*** DATA SHOWN Section Begins ***

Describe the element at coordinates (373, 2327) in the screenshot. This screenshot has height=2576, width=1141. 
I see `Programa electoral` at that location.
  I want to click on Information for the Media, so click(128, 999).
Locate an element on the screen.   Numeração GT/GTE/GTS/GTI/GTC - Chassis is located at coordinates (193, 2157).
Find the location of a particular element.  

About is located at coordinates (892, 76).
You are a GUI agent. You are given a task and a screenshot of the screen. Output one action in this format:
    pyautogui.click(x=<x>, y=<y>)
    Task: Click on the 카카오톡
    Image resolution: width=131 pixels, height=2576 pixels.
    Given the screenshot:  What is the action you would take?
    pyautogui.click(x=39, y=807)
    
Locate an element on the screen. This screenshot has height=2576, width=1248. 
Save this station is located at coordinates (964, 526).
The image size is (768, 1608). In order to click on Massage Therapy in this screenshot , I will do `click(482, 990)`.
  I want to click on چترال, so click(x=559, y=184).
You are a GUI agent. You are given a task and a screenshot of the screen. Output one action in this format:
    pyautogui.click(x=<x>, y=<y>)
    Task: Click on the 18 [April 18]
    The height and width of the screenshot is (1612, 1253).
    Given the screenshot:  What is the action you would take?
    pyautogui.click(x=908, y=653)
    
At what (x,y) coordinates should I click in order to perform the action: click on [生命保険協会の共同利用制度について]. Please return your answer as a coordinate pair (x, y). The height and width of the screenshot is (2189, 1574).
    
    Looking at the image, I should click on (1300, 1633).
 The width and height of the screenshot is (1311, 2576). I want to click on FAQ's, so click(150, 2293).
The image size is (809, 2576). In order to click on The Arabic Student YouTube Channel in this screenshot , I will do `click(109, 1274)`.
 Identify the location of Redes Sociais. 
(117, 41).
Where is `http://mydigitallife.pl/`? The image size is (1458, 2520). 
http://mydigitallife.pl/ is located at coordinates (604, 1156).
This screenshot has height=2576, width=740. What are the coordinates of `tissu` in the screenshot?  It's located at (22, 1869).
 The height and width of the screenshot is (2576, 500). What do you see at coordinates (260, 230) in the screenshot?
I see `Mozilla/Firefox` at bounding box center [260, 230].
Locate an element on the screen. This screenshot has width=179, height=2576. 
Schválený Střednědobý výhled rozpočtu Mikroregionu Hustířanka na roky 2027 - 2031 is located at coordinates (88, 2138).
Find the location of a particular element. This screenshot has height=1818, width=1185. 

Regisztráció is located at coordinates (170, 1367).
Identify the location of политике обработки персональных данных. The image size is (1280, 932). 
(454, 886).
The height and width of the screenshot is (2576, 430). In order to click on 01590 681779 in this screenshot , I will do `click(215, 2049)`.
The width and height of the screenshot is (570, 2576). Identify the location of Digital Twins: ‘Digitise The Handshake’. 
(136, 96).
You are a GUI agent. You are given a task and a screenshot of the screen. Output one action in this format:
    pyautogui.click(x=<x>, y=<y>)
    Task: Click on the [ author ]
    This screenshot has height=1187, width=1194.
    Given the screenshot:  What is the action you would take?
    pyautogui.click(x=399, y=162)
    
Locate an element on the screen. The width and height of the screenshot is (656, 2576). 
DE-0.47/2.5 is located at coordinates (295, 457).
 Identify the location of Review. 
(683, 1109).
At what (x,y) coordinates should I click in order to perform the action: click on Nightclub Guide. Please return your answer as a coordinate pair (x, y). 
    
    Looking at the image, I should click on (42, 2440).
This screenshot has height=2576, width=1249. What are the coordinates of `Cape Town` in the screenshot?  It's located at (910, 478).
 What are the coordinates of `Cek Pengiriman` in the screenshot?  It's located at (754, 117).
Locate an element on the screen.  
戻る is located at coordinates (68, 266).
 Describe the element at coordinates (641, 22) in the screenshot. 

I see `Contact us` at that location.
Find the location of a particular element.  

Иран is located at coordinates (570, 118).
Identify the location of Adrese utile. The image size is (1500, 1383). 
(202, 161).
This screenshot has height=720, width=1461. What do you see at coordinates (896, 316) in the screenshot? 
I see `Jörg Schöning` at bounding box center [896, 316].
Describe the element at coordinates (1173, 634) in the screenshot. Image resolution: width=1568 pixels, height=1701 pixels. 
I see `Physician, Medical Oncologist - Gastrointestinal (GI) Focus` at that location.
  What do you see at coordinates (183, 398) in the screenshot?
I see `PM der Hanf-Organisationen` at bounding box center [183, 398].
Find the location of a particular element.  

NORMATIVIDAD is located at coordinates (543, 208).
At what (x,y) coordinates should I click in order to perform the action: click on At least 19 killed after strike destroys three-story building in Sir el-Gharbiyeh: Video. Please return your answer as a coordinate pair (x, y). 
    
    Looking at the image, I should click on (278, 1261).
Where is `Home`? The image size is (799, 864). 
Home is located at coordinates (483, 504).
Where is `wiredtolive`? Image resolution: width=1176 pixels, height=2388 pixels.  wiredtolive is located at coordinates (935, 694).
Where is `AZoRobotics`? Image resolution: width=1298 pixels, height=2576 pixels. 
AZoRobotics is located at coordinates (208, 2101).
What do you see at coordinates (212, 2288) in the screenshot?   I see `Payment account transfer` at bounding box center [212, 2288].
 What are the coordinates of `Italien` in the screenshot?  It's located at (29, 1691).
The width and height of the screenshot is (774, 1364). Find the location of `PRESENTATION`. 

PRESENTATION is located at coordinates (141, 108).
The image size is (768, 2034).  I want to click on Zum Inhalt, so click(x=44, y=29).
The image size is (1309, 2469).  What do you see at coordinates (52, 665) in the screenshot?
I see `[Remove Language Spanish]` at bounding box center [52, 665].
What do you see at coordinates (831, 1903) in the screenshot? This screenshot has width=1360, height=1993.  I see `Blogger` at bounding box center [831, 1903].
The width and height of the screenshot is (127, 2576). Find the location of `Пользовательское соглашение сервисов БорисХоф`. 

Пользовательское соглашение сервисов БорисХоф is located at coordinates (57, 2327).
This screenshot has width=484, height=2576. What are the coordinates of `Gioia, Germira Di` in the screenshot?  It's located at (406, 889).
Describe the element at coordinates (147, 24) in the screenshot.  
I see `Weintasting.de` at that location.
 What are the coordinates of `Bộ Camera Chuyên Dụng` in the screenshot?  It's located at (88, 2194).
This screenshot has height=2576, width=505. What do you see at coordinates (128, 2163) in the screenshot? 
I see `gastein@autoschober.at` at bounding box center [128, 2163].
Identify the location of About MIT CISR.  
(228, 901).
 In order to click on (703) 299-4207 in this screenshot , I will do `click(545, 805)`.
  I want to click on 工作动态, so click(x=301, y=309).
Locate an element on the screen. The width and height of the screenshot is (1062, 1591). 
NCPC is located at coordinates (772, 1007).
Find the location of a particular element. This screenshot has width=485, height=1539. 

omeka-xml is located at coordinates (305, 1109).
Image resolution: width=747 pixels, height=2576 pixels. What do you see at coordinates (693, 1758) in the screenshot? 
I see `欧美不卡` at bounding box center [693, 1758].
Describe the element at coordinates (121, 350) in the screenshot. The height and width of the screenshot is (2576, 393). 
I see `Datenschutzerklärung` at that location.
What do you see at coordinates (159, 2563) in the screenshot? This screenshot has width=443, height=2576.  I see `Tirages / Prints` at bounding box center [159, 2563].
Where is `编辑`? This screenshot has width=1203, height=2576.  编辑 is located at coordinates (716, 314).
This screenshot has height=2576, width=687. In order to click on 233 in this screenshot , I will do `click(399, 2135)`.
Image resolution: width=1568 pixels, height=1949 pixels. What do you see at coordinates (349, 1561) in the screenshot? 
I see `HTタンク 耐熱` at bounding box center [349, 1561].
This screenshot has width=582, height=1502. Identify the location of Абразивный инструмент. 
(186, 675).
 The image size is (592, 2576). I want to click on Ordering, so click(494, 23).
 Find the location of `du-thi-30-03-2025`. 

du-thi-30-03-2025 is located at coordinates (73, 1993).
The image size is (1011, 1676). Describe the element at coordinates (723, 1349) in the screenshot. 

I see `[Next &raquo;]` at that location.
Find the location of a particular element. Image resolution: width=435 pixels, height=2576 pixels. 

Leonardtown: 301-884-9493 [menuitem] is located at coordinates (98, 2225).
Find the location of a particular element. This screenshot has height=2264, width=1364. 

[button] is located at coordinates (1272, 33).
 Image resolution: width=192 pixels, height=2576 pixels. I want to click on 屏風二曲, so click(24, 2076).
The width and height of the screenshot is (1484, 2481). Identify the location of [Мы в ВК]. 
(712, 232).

*** DATA SHOWN Section Ends ***

> **THE TASK**
Taking the records above, retype every line from the one with "Identify the location of политике" down to the one with "The height and width of the screenshot is (2576, 430).", exactly and with nothing else.

> **ANSWER TO THIS TASK**
Identify the location of политике обработки персональных данных. The image size is (1280, 932). 
(454, 886).
The height and width of the screenshot is (2576, 430). In order to click on 01590 681779 in this screenshot , I will do `click(215, 2049)`.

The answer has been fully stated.